Rudy Hovel Farm, near Manly, IA 1913
42 acres north of road and original 80 acres south of road

Life on the farm was never easy. Tilling at a time of pre-tractor would have been not only time consuming, but hard work behind a horse drawn plow. Of all the work, tilling of the land for corn and other related row crops was, as reported by Shover, the most difficult chore. Shover referred to the work as: "a stern regime of daily tasks and unyielding seasonal requirements" which determined the pace of activity.

Rudy also benefitted from earnings of stock in then growing companies. His investments included Standard Oil, Maytag, Montgomery Ward and Sears, among others. He benefitted by the industrialization of the nation in both farming and with stock, likely on the belief he could be left behind.
Rudy's Sun Prairie, WI Farm, 1937 air photo

The Hovel family mirrored the economic changes of the time. It moved as advancements were made in farming, whether equipment or breeding. We can see then, that from 1880 to 1915 and then to 1929 there was a great increase in what was able to accomplish in growth of livestock and likely income on the Hovel farm fist owned by Martin and then taken over by Rudy. Rudy undertook an additional purchase of land from his father near the home farm, first joint with his brother in 1917 whom he later bought out in 1922. Martin and Amelia would retire from farming and finish out their years at a house in Manly, IA, purchased from a family friend. The house would stay in the family for decades. After Amelia's wake, the candles were still burning when some temporary tenants moved in until later occupied by a member of the Joseph Hovell (Martin's brother, wo added an additional L) family.

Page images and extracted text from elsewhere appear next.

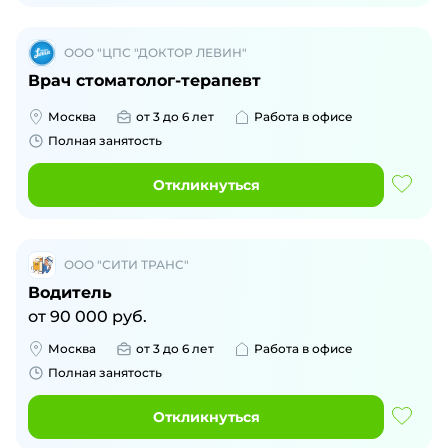
ООО "ЦПС "ДОКТОР ЛЕВИН"
Врач стоматолог-терапевт
Москва
от 3 до 6 лет
Работа в офисе
Полная занятость
Откликнуться
ООО "СИТИ ТРАНС"
Водитель
от
90 000
руб.
Москва
от 3 до 6 лет
Работа в офисе
Полная занятость
Откликнуться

My dad was in the professional class, breaking my direct line with farming, although my brother Mike carried on agriculture until his retirement from dairy farming. The family was congruent with the national activity. 

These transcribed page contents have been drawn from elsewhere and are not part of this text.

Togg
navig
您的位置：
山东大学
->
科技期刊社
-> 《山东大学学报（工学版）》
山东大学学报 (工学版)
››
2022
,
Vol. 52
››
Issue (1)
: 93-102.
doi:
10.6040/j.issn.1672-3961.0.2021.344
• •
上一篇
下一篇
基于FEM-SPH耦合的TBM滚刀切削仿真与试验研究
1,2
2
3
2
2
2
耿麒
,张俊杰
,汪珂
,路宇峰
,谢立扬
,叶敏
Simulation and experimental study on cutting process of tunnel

The next post will explore how the Hovel family congruence in immigration, followed by a third post about duties and obligations imposed and altered during their stay in the old world. Bohemia. It is a chapter of extreme toil of their work as peasants and serfs, with little advancement in techniques or methods of agriculture during most all of that time frame. The world is much different now than when my father was born 107 years ago, and in the world in which he grew up and served his country in WWII. The Hovel family, now seeing some of my dad's great grandchildren enter the workforce, has continued to follow the waves of history as we move into the second quarter of the 21st century.